* **TASK DETAILS**
Pictures are to be left out, and only the lines below starting at the one with "padėti Jūsų" and ending at the one with "notamment été possible grâce à de …" are to be reproduced, each exactly, both ends included.

* **LISTED RECORDS**
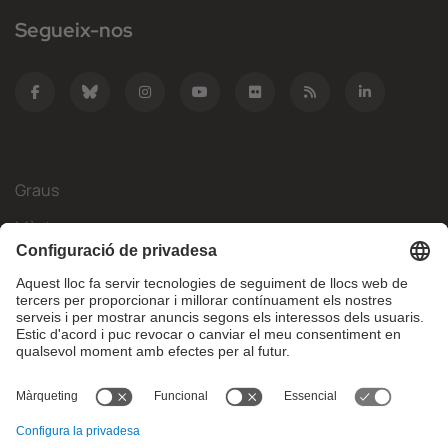
Segueix-nos
Graus
Màsters
Mobilitat Internacional
Recerca
Empresa
La FIB
Què necessites?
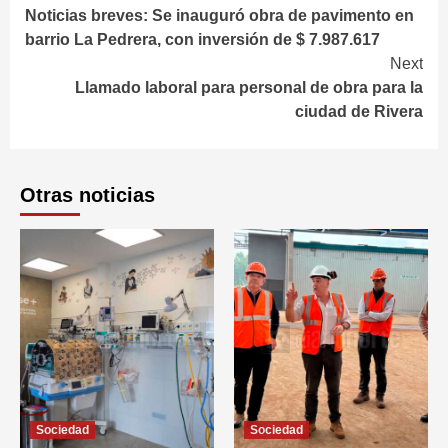
Noticias breves: Se inauguró obra de pavimento en
Reading
barrio La Pedrera, con inversión de $ 7.987.617
Next
Llamado laboral para personal de obra para la
ciudad de Rivera
Otras noticias
Sociedad
Sociedad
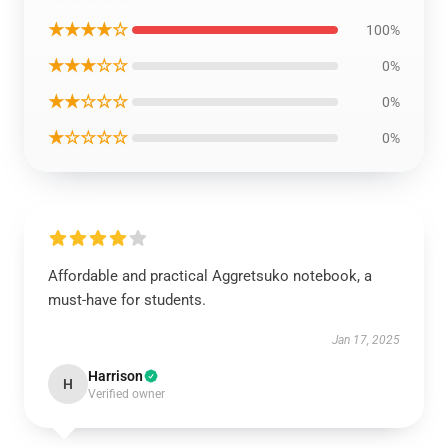
★★★★☆
100%
★★★☆☆
0%
★★☆☆☆
0%
★☆☆☆☆
0%
Affordable and practical Aggretsuko notebook, a
must-have for students.
Jan 17, 2025
Harrison
H
Verified owner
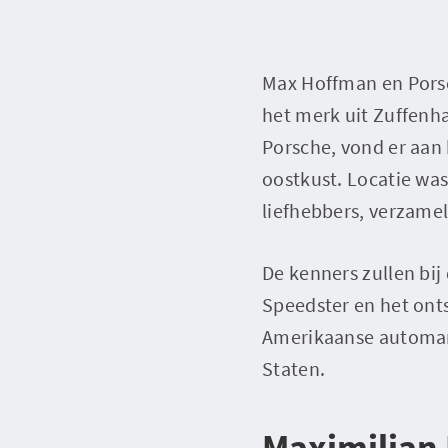
Max Hoffman en Pors
het merk uit Zuffenh
Porsche, vond er aan
oostkust. Locatie wa
liefhebbers, verzame
De kenners zullen bi
Speedster en het ont
Amerikaanse automar
Staten.
Maximilian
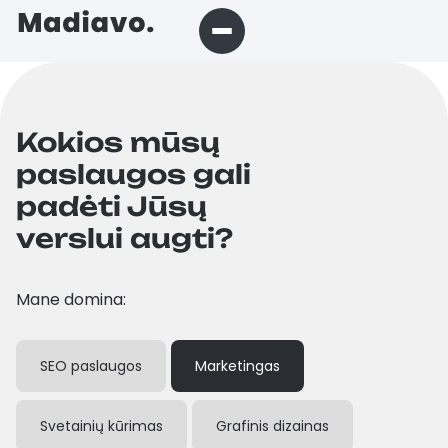
Kokios mūsų
paslaugos gali
padėti Jūsų
verslui augti?
Mane domina:
SEO paslaugos
Marketingas
Svetainių kūrimas
Grafinis dizainas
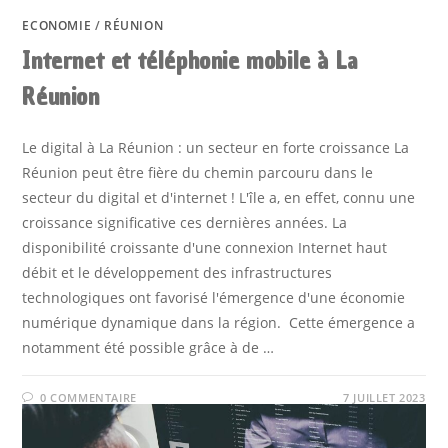
ECONOMIE
/
RÉUNION
Internet et téléphonie mobile à La
Réunion
Le digital à La Réunion : un secteur en forte croissance La
Réunion peut être fière du chemin parcouru dans le
secteur du digital et d'internet ! L'île a, en effet, connu une
croissance significative ces dernières années. La
disponibilité croissante d'une connexion Internet haut
débit et le développement des infrastructures
technologiques ont favorisé l'émergence d'une économie
numérique dynamique dans la région. Cette émergence a
notamment été possible grâce à de …
0 COMMENTAIRE
7 JUILLET 2023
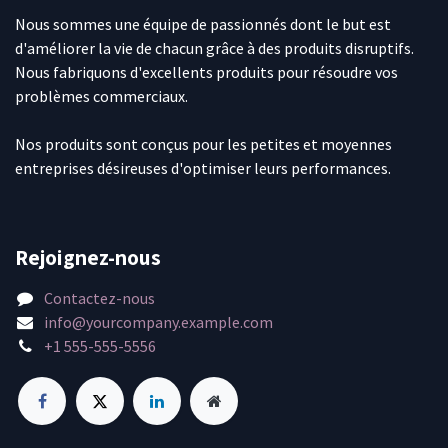
Nous sommes une équipe de passionnés dont le but est
d'améliorer la vie de chacun grâce à des produits disruptifs.
Nous fabriquons d'excellents produits pour résoudre vos
problèmes commerciaux.
Nos produits sont conçus pour les petites et moyennes
entreprises désireuses d'optimiser leurs performances.
Rejoignez-nous
Contactez-nous
info@yourcompany.example.com
+1 555-555-5556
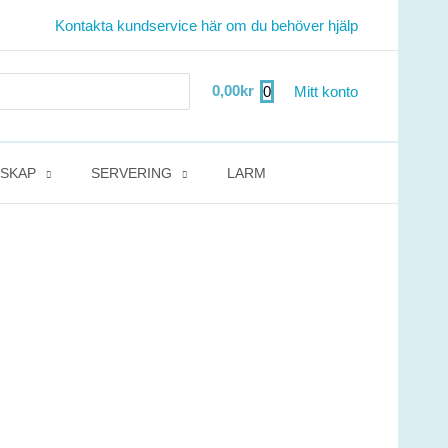
Kontakta kundservice här om du behöver hjälp
0,00
kr
0
Mitt konto
DSKAP
SERVERING
LARM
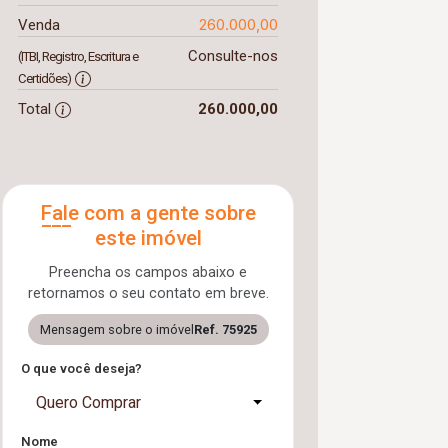
260.000,00
Venda
Consulte-nos
(ITBI, Registro, Escritura e
Certidões)
Total
260.000,00
Fale com a gente sobre
este imóvel
Preencha os campos abaixo e
retornamos o seu contato em breve.
Mensagem sobre o imóvel
Ref. 75925
O que você deseja?
Quero Comprar
Nome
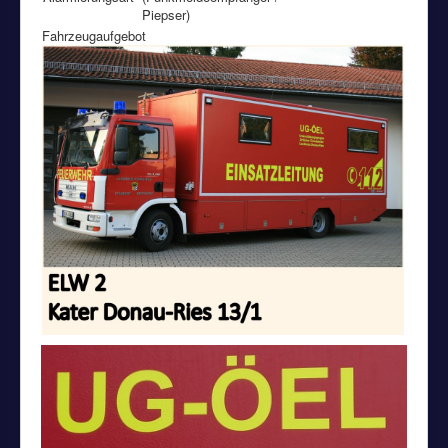
Piepser)
Fahrzeugaufgebot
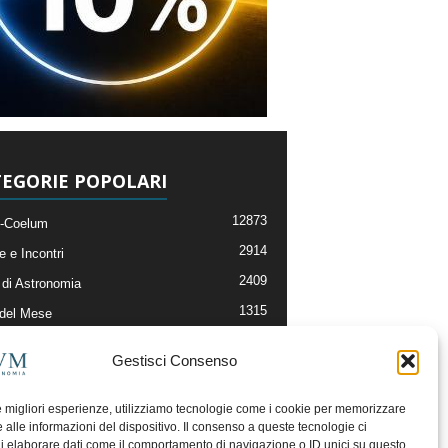
EGORIE POPOLARI
12873
-Coelum
2914
e e Incontri
2409
di Astronomia
1315
 del Mese
365
nomia, Astrofisica e Cosmologia
Gestisci Consenso
268
li e Risorse On-Line
192
og della Redazione
le migliori esperienze, utilizziamo tecnologie come i cookie per memorizzare
 alle informazioni del dispositivo. Il consenso a queste tecnologie ci
i elaborare dati come il comportamento di navigazione o ID unici su questo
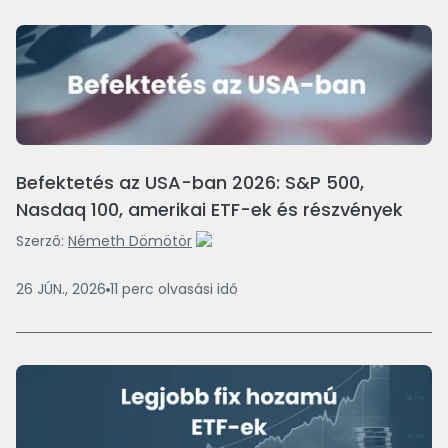
Befektetés az USA-ban 2026: S&P 500,
Nasdaq 100, amerikai ETF-ek és részvények
Szerző:
Németh Dömötör
26 JÚN., 2026
11
perc
olvasási idő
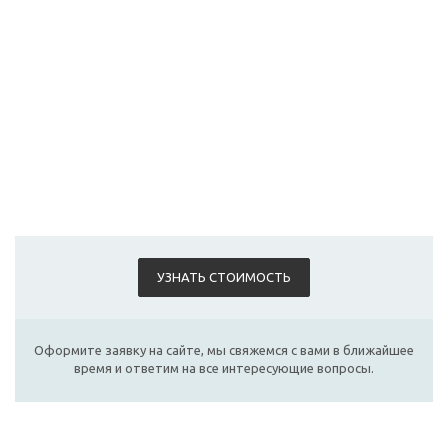
УЗНАТЬ СТОИМОСТЬ
Оформите заявку на сайте, мы свяжемся с вами в ближайшее
время и ответим на все интересующие вопросы.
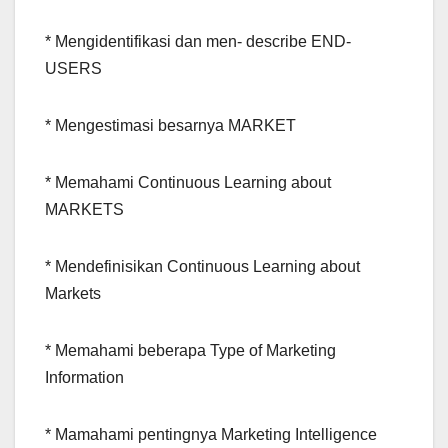
* Mengidentifikasi dan men- describe END-
USERS
* Mengestimasi besarnya MARKET
* Memahami Continuous Learning about
MARKETS
* Mendefinisikan Continuous Learning about
Markets
* Memahami beberapa Type of Marketing
Information
* Mamahami pentingnya Marketing Intelligence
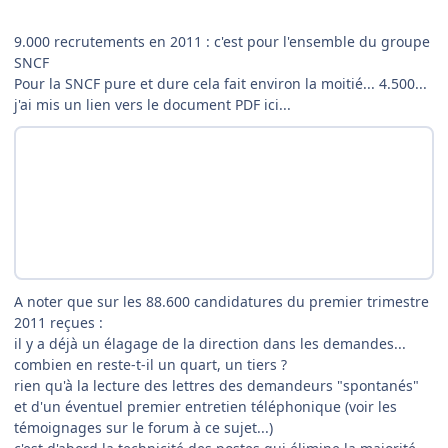
9.000 recrutements en 2011 : c'est pour l'ensemble du groupe
SNCF
Pour la SNCF pure et dure cela fait environ la moitié... 4.500...
j'ai mis un lien vers le document PDF ici...
A noter que sur les 88.600 candidatures du premier trimestre
2011 reçues :
il y a déjà un élagage de la direction dans les demandes...
combien en reste-t-il un quart, un tiers ?
rien qu'à la lecture des lettres des demandeurs "spontanés"
et d'un éventuel premier entretien téléphonique (voir les
témoignages sur le forum à ce sujet...)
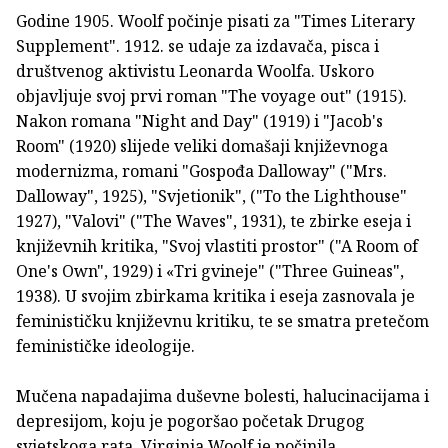
Godine 1905. Woolf počinje pisati za "Times Literary
Supplement". 1912. se udaje za izdavača, pisca i
društvenog aktivistu Leonarda Woolfa. Uskoro
objavljuje svoj prvi roman "The voyage out" (1915).
Nakon romana "Night and Day" (1919) i "Jacob's
Room" (1920) slijede veliki domašaji književnoga
modernizma, romani "Gospođa Dalloway" ("Mrs.
Dalloway", 1925), "Svjetionik", ("To the Lighthouse"
1927), "Valovi" ("The Waves", 1931), te zbirke eseja i
književnih kritika, "Svoj vlastiti prostor" ("A Room of
One's Own", 1929) i «Tri gvineje" ("Three Guineas",
1938). U svojim zbirkama kritika i eseja zasnovala je
feminističku književnu kritiku, te se smatra pretečom
feminističke ideologije.
Mučena napadajima duševne bolesti, halucinacijama i
depresijom, koju je pogoršao početak Drugog
svjetskoga rata, Virginia Woolf je počinila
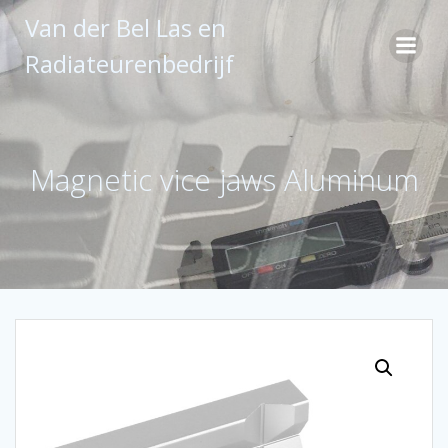
Ga
Van der Bel Las en
naar
de
Radiateurenbedrijf
inhoud
Magnetic vice jaws Aluminum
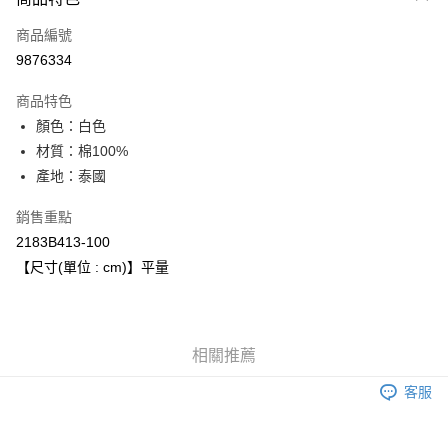
信用卡一次付款
商品編號
超商取貨付款
9876334
LINE Pay
商品特色
Apple Pay
顏色：白色
材質：棉100%
ATM付款
產地：泰國
運送方式
銷售重點
全家取貨付款
2183B413-100
每筆NT$80，滿NT$6,000(含以上)免運費
【尺寸(單位 : cm)】平量
付款後全家取貨
每筆NT$80，滿NT$6,000(含以上)免運費
相關推薦
萊爾富取貨付款
客服
每筆NT$80，滿NT$6,000(含以上)免運費
付款後萊爾富取貨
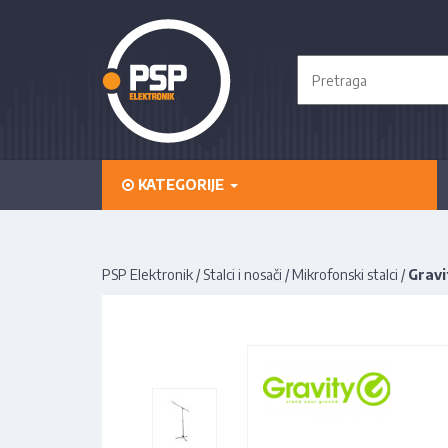
KATEGORIJE
PSP Elektronik
/
Stalci i nosači
/
Mikrofonski stalci
/
Gravi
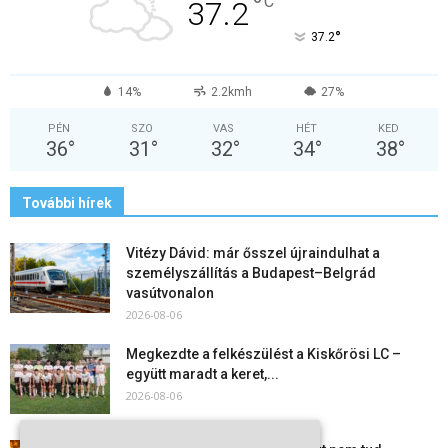
°
C
37.2
°
37.2
14%
2.2kmh
27%
PÉN
SZO
VAS
HÉT
KED
36
°
31
°
32
°
34
°
38
°
További hírek
Vitézy Dávid: már ősszel újraindulhat a
személyszállítás a Budapest–Belgrád
vasútvonalon
2026-08-06
Megkezdte a felkészülést a Kiskőrösi LC –
együtt maradt a keret,...
2026-08-06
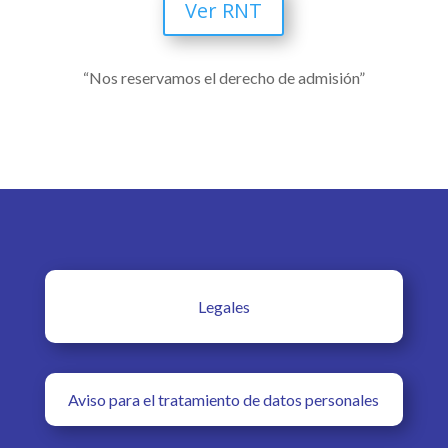
Ver RNT
“Nos reservamos el derecho de admisión”
Legales
Aviso para el tratamiento de datos personales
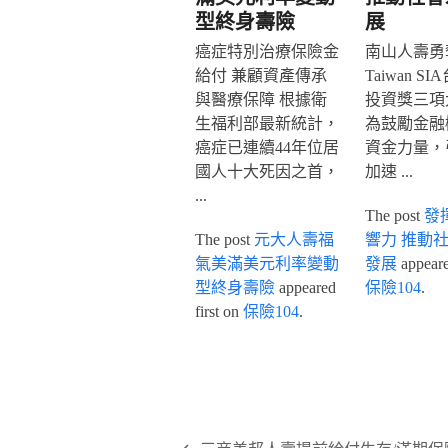
型終身壽險
展
癌症特別治療保險金
南山人壽勇奪
給付 兼顧資產傳承
Taiwan S
與醫療保障 根據衛
投資獎三項
生福利部最新統計，
為鼓勵金融
癌症已連續44年位居
資金力量，
國人十大死因之首，
加速 ...
...
The post
發
The post
元大人壽福
響力 推動
氣美滿美元利率變動
發展
appeared
型終身壽險
appeared
保險104
.
first on
保險104
.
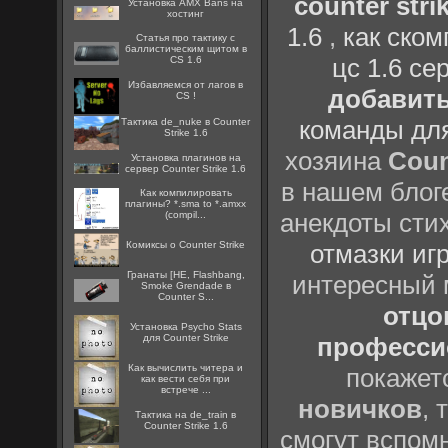
counter strik
Установка AMX Bans на
хостинг
1.6
,
как ско
Статья про тактику с
баллистическим щитом в
цс 1.6 се
CS 1.6
Избавляемся от лагов в
добавить
CS !
команды дл
Тактика de_nuke в Counter
Strike 1.6
хозяина
Coun
Установка плагинов на
сервер Counter Strike 1.6
в нашем блоге
Как компилировать
плагины? *.sma to *.amxx
анекдоты сти
(compil...
Комиксы о Counter Strike
отмазки иг
Гранаты [HE, Flashbang,
интересный
Smoke Grendade в
Counter S...
отцов
Установка Psycho Stats
для Counter Strike
профессио
Как вычислить читера и
покажет
как вести себя при
встрече ...
новичков
, 
Тактика на de_train в
Counter Strike 1.6
смогут вспомн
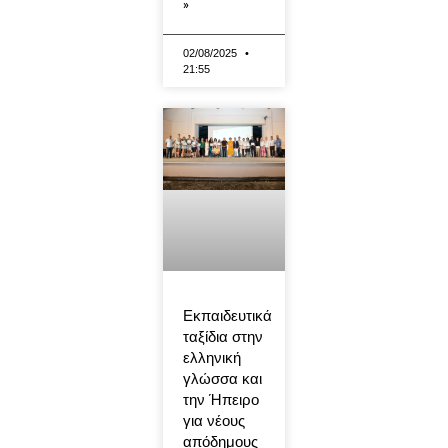
»
02/08/2025
21:55
Εκπαιδευτικά
ταξίδια στην
ελληνική
γλώσσα και
την Ήπειρο
για νέους
απόδημους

* **RESULT FOR THIS TASK**
padėti Jūsų
verslui augti?
Mane domina:
SEO paslaugos
Marketingas
Svetainių kūrimas
Grafinis dizainas
ECONOMIE
/
RÉUNION
Internet et téléphonie mobile à La
Réunion
Le digital à La Réunion : un secteur en forte croissance La
Réunion peut être fière du chemin parcouru dans le
secteur du digital et d'internet ! L'île a, en effet, connu une
croissance significative ces dernières années. La
disponibilité croissante d'une connexion Internet haut
débit et le développement des infrastructures
technologiques ont favorisé l'émergence d'une économie
numérique dynamique dans la région. Cette émergence a
notamment été possible grâce à de …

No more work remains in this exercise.